Look through the records that follow and state how many lines hold the word "Policy", without adding anything.

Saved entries

-=-=-

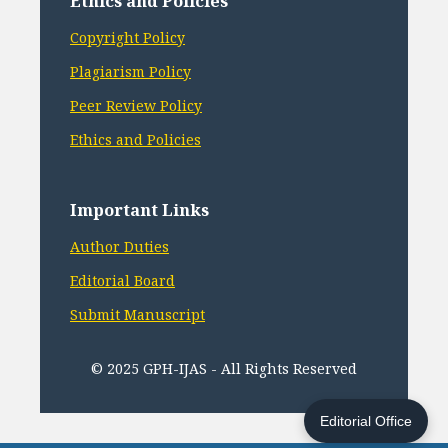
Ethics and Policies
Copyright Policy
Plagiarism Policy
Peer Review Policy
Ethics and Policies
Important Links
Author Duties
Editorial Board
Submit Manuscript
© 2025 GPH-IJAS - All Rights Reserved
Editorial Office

-=-=-

Exercise result: 3